Court Opinion

ID: 7432591
Source: CourtListenerOpinion
Date Created: 2022-07-29 02:55:22.492719+00
Date Added: 2024-06-11T16:22:29.476031
License: Public Domain

ERVIN, Chief Justice
(concurring specially) .
This is another of several recent cases before this Court which involve codefen-dants being jointly represented by one public defender. On May 19, 1967 Petitioners Pearson and Thornell were tried together and found guilty of committing aggravated *737assault. They each were sentenced to five years in the State Penitentiary. Once the trial had begun, and after the State had rested, the public defender evidently had reason to believe for the first time that his clients’ defenses were antagonistic. Pearson claimed self defense. Thornell claimed that he did not attack the victim, but merely tried to restrain him from fighting Pearson. Accordingly, defense counsel orally moved for a mistrial and for severance of the cases against the codefendants. Because the State had arranged for an out-of-state witness to be present, and because the trial judge was unable to find another public defender to immediately assume one of the codefendants’ cases without requiring the State to again present its entire case, the judge denied defense counsel’s motions, finding that they had been made “too late,” the trial having already begun. The judge reached this' decision despite acknowledging that codefendants’ defenses ostensibly appeared in conflict.
On July 23, 1968 the District Court of Appeal, Third District, 213 So.2d 616, entered its decision affirming the lower court. The District Court’s opinion disposed of several issues but did not discuss the issue of the trial court’s failure to provide Petitioners with separate counsel although various motions attempting to obtain them had been made during the trial.
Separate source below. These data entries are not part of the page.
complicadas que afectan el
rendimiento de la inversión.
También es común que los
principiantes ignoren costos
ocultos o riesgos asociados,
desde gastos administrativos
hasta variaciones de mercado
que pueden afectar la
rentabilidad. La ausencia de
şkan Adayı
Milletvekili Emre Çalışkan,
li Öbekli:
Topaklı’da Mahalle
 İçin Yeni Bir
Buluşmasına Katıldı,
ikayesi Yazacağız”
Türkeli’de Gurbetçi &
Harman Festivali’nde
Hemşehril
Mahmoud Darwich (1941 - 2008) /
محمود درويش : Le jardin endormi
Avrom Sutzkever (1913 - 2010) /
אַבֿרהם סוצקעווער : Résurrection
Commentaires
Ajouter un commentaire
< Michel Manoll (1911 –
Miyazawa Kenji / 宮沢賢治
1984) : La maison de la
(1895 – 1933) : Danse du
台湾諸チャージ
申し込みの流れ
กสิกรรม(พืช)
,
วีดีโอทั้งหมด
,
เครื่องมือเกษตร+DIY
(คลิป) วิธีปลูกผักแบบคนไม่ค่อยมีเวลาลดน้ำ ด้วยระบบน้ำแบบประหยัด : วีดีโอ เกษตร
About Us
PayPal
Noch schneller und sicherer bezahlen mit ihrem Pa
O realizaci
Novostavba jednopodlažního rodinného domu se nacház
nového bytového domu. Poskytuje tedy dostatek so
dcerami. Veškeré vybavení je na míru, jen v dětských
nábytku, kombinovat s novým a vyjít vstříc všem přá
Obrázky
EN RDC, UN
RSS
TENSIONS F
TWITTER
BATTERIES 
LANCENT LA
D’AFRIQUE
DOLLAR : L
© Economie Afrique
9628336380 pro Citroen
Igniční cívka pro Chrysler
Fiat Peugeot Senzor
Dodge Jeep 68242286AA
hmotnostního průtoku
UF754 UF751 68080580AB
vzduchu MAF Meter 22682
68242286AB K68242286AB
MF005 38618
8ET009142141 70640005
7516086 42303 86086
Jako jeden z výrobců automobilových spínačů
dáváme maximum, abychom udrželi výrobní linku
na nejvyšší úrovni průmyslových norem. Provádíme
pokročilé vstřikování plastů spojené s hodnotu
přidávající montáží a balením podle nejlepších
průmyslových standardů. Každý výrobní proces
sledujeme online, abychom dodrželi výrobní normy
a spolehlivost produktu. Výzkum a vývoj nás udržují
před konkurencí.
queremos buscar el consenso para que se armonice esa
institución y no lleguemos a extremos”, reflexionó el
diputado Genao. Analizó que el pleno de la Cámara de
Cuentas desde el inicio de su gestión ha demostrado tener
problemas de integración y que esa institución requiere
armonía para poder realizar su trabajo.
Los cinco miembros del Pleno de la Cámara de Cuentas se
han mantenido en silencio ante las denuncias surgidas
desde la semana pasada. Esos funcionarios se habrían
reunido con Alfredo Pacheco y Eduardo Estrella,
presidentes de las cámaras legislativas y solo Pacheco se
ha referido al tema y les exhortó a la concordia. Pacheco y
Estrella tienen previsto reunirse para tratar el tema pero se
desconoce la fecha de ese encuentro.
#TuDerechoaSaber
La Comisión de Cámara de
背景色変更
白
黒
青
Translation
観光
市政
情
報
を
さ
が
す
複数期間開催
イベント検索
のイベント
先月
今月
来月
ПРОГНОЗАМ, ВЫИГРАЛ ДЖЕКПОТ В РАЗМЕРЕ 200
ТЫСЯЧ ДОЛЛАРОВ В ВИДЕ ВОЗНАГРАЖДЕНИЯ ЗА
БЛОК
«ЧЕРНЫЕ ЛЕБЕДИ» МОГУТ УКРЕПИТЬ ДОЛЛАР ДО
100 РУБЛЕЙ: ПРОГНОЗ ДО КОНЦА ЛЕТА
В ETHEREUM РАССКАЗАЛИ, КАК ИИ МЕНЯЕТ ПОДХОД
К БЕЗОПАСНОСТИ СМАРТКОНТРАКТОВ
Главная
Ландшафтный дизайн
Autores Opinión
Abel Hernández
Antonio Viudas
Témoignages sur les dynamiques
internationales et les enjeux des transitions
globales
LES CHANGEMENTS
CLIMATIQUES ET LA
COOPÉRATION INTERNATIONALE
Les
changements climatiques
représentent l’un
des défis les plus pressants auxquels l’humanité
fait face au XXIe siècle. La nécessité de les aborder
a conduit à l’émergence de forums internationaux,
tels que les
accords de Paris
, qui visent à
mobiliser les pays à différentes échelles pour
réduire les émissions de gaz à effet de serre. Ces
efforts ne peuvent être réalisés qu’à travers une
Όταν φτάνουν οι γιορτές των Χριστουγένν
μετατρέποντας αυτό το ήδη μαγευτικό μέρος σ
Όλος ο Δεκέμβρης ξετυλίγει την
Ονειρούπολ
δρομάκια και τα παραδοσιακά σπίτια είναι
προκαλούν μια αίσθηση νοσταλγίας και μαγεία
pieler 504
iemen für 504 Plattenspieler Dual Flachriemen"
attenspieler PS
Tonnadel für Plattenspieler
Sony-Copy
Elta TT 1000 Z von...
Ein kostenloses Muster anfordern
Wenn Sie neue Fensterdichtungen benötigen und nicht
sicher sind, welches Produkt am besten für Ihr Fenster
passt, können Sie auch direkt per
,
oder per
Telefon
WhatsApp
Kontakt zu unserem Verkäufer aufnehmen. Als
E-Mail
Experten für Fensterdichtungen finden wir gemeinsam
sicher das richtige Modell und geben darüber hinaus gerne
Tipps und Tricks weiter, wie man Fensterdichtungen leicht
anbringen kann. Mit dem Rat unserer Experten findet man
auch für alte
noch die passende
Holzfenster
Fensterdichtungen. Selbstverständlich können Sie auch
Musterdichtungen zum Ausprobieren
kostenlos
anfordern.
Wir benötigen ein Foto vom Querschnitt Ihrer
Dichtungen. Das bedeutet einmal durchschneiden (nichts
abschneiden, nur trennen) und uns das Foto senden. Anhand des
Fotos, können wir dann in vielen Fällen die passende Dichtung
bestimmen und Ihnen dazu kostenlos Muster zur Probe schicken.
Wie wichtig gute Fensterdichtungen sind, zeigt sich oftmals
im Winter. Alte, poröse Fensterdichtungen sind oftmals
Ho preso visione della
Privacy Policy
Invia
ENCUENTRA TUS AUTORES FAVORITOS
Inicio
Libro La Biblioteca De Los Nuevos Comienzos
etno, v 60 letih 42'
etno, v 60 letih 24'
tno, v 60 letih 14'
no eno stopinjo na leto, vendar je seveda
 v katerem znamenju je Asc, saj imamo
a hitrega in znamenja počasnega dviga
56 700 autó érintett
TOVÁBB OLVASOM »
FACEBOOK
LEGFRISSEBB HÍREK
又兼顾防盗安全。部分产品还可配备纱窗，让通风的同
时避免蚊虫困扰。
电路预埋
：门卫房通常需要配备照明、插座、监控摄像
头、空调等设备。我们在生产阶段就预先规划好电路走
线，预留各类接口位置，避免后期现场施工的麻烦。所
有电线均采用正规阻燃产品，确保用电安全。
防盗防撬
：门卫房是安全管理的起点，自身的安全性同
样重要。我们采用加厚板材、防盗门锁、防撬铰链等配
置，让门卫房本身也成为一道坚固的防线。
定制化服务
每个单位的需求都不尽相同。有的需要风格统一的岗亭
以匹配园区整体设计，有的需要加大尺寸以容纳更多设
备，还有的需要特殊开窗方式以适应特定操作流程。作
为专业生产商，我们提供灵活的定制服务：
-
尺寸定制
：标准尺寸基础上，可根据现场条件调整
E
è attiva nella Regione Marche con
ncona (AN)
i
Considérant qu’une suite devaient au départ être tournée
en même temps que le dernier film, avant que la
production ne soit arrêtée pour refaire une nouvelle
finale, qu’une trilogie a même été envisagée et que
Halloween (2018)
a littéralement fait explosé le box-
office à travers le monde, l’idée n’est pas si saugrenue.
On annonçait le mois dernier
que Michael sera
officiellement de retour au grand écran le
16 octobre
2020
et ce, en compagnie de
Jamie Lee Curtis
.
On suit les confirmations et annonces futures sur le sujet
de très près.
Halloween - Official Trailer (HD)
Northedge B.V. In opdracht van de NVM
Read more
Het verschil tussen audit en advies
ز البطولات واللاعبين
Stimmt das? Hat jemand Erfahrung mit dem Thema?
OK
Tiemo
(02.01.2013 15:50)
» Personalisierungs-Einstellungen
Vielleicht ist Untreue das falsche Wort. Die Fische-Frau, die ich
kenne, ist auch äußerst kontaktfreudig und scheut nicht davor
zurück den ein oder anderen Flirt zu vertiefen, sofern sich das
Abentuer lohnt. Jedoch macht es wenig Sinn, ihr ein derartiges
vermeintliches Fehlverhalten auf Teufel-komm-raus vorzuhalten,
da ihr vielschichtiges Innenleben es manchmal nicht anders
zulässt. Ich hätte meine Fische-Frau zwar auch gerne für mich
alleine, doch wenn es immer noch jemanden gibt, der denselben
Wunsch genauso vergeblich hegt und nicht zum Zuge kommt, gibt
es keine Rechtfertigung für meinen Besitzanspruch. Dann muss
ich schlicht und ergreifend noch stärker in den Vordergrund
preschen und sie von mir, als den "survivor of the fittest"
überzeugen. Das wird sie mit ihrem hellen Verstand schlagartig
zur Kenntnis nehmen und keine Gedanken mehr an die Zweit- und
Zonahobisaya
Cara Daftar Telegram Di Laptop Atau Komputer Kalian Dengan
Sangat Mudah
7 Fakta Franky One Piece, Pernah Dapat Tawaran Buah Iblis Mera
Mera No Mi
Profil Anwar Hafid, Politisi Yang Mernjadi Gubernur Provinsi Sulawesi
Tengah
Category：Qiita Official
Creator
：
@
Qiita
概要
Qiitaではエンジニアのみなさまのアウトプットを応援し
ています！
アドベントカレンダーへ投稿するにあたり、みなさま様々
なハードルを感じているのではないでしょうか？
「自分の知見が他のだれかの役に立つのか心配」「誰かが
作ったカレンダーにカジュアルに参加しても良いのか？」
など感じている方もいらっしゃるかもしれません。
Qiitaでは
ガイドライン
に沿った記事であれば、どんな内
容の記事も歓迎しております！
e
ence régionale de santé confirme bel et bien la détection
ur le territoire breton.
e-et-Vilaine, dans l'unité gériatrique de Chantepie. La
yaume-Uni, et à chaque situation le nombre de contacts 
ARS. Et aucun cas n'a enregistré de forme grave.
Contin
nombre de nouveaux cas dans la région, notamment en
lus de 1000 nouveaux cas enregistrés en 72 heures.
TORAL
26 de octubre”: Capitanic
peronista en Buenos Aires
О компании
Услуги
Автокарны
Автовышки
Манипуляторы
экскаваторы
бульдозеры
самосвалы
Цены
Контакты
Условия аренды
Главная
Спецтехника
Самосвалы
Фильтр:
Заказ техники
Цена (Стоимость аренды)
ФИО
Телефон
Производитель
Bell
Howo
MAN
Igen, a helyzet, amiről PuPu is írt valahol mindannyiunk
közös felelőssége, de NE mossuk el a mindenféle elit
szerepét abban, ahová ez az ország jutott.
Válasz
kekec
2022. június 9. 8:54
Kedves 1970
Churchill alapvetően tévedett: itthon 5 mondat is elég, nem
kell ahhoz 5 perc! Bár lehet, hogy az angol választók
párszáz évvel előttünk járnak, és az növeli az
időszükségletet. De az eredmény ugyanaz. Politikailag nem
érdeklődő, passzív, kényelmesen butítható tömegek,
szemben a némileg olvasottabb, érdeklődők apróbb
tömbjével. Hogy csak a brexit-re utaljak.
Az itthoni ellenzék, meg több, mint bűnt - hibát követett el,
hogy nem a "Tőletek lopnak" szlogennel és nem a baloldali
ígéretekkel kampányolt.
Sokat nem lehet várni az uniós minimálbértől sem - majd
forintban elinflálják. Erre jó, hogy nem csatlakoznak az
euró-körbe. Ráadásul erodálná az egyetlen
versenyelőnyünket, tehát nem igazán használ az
While the District Court’s reluctance to discuss this issue in its opinion of July 23, 1968, is understandable in view of the token effort by Petitioners’ counsel to properly frame this issue in presenting their appeal (in deference to Petitioners’ counsel, leading and amplifying decisions in this area were rendered subsequent to the filing of Petitioners’ briefs)/ the fact remains that in the petition for rehearing which was denied by the District Court on September 17, 1968, the issue of joint counsel was strongly asserted. The District Court, therefore, did have the trial judge’s denial of separate counsel squarely before it, and in denying the petition for rehearing the District Court affirmed the trial judge specifically on this issue.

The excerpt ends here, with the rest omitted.